▶ [YOUR INSTRUCTIONS]: Write each line out exactly, from the one containing "compétitions, mais vous pouvez faire de" through the final line of the data, and keep pictures out of the copy.

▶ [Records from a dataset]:
==========

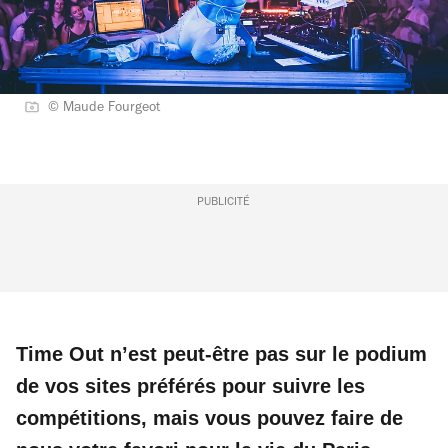
© Maude Fourgeot
PUBLICITÉ
Time Out n’est peut-être pas sur le podium
de vos sites préférés pour suivre les
compétitions, mais vous pouvez faire de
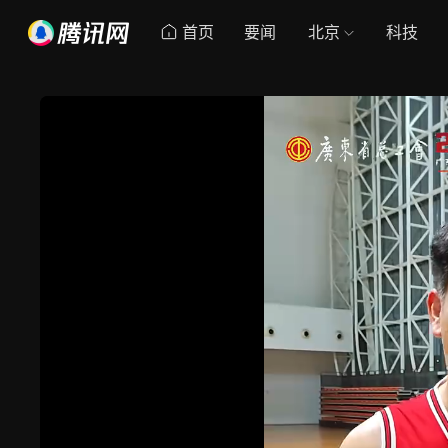
首页
要闻
北京
科技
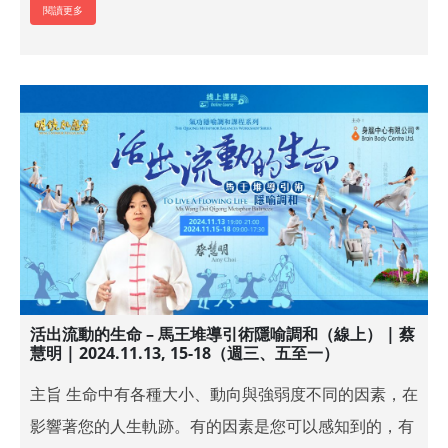
閱讀更多
活出流動的生命 – 馬王堆導引術隱喻調和（線上） | 蔡
慧明 | 2024.11.13, 15-18（週三、五至一）
主旨 生命中有各種大小、動向與強弱度不同的因素，在
影響著您的人生軌跡。有的因素是您可以感知到的，有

==========

▶ [TASK RESULT]:
compétitions, mais vous pouvez faire de
首页
要闻
北京
科技
閱讀更多
活出流動的生命 – 馬王堆導引術隱喻調和（線上） | 蔡
慧明 | 2024.11.13, 15-18（週三、五至一）
主旨 生命中有各種大小、動向與強弱度不同的因素，在
影響著您的人生軌跡。有的因素是您可以感知到的，有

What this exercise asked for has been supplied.